Laffer-Keynesian Synthesis & Macroeconomic Equilibrium
English
By (author): Iuri Ananiashvili Vladimer Papava
Many considerations are involved in examining the regularities regarding how changes in the tax burden affect national budget revenues, on the one hand, and how these changes influence economic activities, on the other hand. This book will explain how these affect employment and output rates. It is equally important to examine how government spending influences economic growth. The Keynesian model of aggregate demand gives a quite comprehensive picture of how the tax burden influences economic growth. Though this model has been the subject of many studies and is well explored, it can be said that its analytical capabilities have not yet been fully examined. For instance, based on the study of key characteristics of one of the modified versions of the above-mentioned model, it has been established that the impact of the tax burden on aggregate demand cannot be determined unequivocally. Usually, an increase in the tax burden is one means of decreasing aggregate demand, but, at the same time, an increase in the tax burden may trigger an increase in aggregate demand under certain conditions. It is notable that the tax burden affects both the effectiveness of using productive resources, that is, production technology, and the level of resource usage. Both of these aspects of the tax burden are important, but the impact on the level of resource usage is especially important. The Laffer Effect refers to the result of this impact and it should be taken into consideration when working out a fiscal policy that boosts economic growth. In order to achieve stable economic growth, it is extremely important to establish levels of the tax burden and government spending that will ensure optimisation of the level of resource usage. Keynesian models deal with the situation when aggregate supply is not dependent on tax rates, while aggregate demand, especially the part of it that relates to consumption, is the function of taxes.
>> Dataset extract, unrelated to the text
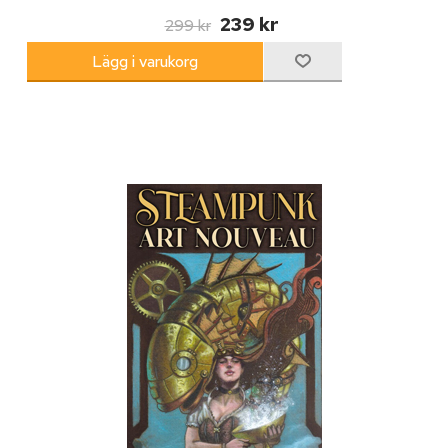
239 kr
299 kr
Supply-side economics also considers only a single aspect of the tax issue in the Laffer Curve, which emphasises the impact of the tax rate on aggregate supply. The single-sidedness of the above theories can be overcome by the Laffer-Keynesian synthesis. This book focuses on the model of macroeconomic equilibrium that allows for this synthesis, in which aggregate demand and aggregate supply are represented as functions of the tax burden.